In one sense, the album represents a risky strategy as, inevitably, the resultant compositions are impressionistic. Yet “impressionistic” is definitely here not a pejorative, and at its finest the album brings to mind some features of Debussy’s orchestral pieces, such as his Nocturnes.

Andy Truscott’s synths, electronics, percussion and piano combine most effectively with Mike’s cornet, tenor horn and guitars. Various field recordings and samplings are strategically incorporated, and the overall results manifest the careful thought that has gone into avoiding the over-complicating that could have produced too broad a sonic dispersal. Instead, what we have is adventurous originality with a finely-judged combination of control and improvisation.

Entitling a track “Meander” might well have provided a hostage to fortune, but in fact here there is both variety and a clear sense of order that keeps the course of musical purpose well defined.
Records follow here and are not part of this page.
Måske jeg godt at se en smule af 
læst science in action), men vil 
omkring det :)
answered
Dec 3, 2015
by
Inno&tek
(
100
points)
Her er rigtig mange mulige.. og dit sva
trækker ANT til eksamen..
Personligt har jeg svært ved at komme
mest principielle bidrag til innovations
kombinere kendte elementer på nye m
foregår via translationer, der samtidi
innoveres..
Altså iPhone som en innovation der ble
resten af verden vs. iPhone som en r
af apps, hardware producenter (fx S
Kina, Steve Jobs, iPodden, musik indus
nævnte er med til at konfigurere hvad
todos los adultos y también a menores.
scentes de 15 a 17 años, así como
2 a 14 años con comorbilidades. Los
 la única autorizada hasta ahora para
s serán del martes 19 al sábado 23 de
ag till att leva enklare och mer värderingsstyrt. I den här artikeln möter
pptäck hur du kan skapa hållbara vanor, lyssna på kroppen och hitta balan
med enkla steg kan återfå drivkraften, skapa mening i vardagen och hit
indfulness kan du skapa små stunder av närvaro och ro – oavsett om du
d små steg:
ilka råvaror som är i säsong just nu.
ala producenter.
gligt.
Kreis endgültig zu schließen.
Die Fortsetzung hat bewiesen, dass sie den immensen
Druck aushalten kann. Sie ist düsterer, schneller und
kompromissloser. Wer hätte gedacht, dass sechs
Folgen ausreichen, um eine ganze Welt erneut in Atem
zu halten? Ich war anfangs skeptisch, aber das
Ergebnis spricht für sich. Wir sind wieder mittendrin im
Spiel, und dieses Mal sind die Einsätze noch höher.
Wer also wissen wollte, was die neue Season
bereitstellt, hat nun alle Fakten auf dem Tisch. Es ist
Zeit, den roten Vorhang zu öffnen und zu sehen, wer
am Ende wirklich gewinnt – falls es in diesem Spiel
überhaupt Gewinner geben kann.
What works especially well across the album is the thought-through mix of, on the one hand, energetic pace and rhythm representing the river in full flow (as in “Confluence”) and, on the other, the more introspective tracks (such as in “The Bridge at Night”) which, with their subtle details, are so much more than the unfocused ambient elements that so often are passed off as “neo-classical” in the contemporary music world. Landforms is intelligent, coherent and consistently rewarding.